▶ WHAT YOU SHOULD DO
From the records below, take each line where the string "отзывов" shows up and copy it.

Source records:
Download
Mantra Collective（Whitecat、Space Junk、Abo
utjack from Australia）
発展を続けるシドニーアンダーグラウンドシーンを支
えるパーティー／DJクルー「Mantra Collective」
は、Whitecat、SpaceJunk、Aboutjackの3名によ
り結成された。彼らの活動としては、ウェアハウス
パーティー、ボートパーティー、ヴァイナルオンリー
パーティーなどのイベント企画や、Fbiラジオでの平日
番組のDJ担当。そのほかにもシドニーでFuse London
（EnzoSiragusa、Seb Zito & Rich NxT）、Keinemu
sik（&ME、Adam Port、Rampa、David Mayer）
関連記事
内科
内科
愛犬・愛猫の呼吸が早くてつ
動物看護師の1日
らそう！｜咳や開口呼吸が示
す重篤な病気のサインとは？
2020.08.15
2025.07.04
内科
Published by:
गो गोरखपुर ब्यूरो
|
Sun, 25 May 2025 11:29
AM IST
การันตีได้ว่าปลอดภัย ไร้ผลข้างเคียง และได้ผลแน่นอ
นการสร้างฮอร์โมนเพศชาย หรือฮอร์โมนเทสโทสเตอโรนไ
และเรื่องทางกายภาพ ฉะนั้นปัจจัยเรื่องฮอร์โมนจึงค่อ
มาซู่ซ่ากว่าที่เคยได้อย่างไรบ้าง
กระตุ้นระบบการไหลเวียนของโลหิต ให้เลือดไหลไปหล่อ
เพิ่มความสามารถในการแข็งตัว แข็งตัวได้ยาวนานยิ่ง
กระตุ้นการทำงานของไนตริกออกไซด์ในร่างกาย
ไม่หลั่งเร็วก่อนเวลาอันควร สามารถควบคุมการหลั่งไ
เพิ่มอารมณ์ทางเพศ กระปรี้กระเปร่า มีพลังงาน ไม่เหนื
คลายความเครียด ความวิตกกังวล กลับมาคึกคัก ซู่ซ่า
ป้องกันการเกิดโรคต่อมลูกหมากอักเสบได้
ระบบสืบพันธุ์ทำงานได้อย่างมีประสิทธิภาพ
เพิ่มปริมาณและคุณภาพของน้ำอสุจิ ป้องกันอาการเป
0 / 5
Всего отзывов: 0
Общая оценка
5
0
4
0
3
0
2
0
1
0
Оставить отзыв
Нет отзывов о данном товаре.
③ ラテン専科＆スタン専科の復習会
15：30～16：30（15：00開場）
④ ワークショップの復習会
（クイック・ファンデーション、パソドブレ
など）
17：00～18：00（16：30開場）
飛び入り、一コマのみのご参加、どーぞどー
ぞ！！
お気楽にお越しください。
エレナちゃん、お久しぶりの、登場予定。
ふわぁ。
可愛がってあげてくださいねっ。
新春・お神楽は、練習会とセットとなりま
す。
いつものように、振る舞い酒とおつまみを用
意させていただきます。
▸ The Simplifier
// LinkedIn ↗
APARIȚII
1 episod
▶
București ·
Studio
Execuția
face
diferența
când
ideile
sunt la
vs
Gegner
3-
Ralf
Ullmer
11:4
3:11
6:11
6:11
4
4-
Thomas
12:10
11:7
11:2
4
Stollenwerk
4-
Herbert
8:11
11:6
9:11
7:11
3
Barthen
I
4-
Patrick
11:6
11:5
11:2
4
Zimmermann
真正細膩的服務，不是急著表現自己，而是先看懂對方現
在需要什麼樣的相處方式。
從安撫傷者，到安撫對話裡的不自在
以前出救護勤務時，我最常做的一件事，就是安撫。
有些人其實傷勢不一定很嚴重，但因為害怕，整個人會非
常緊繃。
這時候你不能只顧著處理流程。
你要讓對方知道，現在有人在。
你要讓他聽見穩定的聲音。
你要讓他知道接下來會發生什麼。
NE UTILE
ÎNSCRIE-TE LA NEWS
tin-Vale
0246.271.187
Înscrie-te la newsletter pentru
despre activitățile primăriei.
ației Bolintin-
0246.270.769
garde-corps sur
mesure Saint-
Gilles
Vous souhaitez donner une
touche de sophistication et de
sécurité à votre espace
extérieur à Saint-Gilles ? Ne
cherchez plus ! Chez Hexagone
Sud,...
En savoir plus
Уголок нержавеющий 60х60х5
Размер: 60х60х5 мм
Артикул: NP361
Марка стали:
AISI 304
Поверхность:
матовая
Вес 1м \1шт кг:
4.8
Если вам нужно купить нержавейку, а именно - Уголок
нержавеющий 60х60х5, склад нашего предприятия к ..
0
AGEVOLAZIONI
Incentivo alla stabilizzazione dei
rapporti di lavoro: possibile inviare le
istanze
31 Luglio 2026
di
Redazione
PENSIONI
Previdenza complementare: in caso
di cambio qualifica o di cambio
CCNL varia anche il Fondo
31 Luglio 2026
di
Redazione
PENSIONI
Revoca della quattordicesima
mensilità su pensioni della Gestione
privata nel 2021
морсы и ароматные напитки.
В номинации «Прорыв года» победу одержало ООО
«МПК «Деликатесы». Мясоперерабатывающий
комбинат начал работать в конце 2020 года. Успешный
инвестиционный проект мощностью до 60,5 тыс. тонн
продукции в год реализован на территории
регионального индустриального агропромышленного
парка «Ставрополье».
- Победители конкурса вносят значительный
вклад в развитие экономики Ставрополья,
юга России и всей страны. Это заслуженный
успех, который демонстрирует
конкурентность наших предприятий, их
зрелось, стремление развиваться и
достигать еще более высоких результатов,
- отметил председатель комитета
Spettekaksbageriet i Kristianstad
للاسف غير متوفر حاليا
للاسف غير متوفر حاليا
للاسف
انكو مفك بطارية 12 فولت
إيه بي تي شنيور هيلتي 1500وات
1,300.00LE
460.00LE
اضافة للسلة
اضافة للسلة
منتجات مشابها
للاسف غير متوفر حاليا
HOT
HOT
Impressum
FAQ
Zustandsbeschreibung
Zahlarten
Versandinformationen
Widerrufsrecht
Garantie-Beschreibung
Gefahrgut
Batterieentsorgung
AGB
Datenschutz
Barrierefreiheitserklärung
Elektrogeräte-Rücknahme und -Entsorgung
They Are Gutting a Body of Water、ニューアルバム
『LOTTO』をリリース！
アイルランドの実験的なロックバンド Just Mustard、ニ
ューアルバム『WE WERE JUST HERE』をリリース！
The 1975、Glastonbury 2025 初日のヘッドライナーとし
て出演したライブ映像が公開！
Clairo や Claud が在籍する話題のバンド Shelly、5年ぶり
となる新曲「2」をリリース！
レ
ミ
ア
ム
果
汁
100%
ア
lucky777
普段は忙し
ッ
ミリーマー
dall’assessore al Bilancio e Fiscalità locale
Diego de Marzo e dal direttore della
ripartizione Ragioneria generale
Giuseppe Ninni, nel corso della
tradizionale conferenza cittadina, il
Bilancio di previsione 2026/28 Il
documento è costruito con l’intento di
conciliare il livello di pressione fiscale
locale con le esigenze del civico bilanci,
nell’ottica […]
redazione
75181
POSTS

▶ OUTPUT FOR THIS TASK
Всего отзывов: 0
Нет отзывов о данном товаре.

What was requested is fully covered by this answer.